03.2022 : UWR : 3. Liga-Spieltag

26.02.2022 dritter Spieltag der ersten Unterwasserrugbyliga Nord in der Saison 2021-2022. Zum ersten Mal in dieser Saison traten die Sporttaucher zu einem Spieltag außerhalb Berlins in Göttingen an. Zum ersten Mal in der jüngeren Geschichte reiste fast die komplette Mannschaft mit der Bahn an. Zum ersten Mal in den letzten zwei Jahren konnten die Sporttaucher einen Punkt gegen die Titelfavoriten aus Bielefeld und Paderborn holen…fast.

So oder so ähnlich war die Geschichte des Spieltags in einigen Sporttaucherköpfen vielleicht schon geschrieben, als sie am Freitagabend oder Samstagmorgen nach Göttingen aufbrachen. In den Autos und Zügen saß eine starke Mannschaft, die intensiv trainiert und nach einem Trainingsspiel von den Kaderathleten des UWR Nationalteams gutes Feedback erhalten hatte. Nach zuletzt drei deutlichen Niederlagen gegen die Spielgemeinschaft aus Bielefeld und Paderborn war heute mindestens ein Punkt drin, dieser Gedanke lag in der Luft.

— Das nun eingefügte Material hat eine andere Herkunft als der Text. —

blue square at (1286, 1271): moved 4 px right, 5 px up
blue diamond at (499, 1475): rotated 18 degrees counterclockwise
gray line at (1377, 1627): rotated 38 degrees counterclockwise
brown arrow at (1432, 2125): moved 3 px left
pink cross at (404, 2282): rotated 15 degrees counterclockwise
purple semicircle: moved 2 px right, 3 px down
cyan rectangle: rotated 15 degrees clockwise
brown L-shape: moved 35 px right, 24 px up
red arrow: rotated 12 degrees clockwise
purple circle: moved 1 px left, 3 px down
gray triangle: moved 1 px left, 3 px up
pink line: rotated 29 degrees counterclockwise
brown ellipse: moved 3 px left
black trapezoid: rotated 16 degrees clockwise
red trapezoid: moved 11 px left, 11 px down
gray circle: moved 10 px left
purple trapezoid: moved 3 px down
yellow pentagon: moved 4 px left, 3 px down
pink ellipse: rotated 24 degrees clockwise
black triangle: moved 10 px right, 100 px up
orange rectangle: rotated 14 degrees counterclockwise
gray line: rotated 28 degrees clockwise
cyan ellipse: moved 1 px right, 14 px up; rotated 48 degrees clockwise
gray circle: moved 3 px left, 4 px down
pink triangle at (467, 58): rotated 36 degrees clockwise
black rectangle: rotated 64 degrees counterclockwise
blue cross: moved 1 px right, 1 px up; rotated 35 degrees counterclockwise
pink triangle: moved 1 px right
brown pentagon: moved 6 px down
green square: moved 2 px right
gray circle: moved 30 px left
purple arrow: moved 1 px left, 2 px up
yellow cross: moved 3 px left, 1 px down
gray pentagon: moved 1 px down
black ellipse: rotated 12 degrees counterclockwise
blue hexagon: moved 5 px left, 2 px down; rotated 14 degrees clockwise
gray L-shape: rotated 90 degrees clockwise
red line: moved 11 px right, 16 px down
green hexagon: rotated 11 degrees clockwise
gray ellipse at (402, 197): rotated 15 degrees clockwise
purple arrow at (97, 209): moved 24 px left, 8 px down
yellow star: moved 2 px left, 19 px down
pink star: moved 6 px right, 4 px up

Dass Berliner Clubs lauter sind als die Wecker am nächsten Morgen, zeigte sich, als zum Warmmachen nur 12 statt der erwarteten 14 Spieler am Beckenrand erschienen. Immerhin erledigten sich so alle Diskussionen über die Aufstellung. Parallel zum Einschwimmen der Sporttaucher gelang der Spielgemeinschaft aus Bremen und Oldenburg ein eher überraschender Sieg über die Gastgeber aus Göttingen.

Nach einem kurzen, intensiven Aufwärmen und ein paar letzten Worten startete der Spieltag auch für Sporttaucher. Wie erwartet machten die Bielefelder von Beginn an im Angriff wie im Forechecking ordentlich Druck. Bei Ballbesitz fanden die Berliner wenig Wege mit diesem Druck umzugehen. Gegen den Ball arbeiteten die Sporttaucher aber konzentriert und erlaubten den Bielefeldern kaum Torszenen. Zur Mitte der zweiten Hälfte entwickelt sich leider ein zerfahrenes, von vielen Freiwürfen geprägtes Spiel. In dieser hektischen Phase wurde ein Offensivfoul gepfiffen und ein Sporttaucher musste anschließend für 2 Minuten auf die Strafbank. Die Ordnung im Wasser war zwar schnell hergestellt, trotzdem konnten die Bielefelder ihre Überzahl für den Führungstreffer nutzen. Genervt aber nicht entmutigt konnten die Berliner das Spiels anschließend ausgeglichener gestalten – seit der Halbzeitpause auch vollzählig. Kurz vor dem Ende der Spielzeit musste ein Bielefelder Spieler auf die Strafbank. Die Überzahl konnten die Sporttaucher für ein paar knappe Szenen am gegnerischen Korb nutzen, die Null auf der Anzeigetafel konnte aber nicht verschoben werden.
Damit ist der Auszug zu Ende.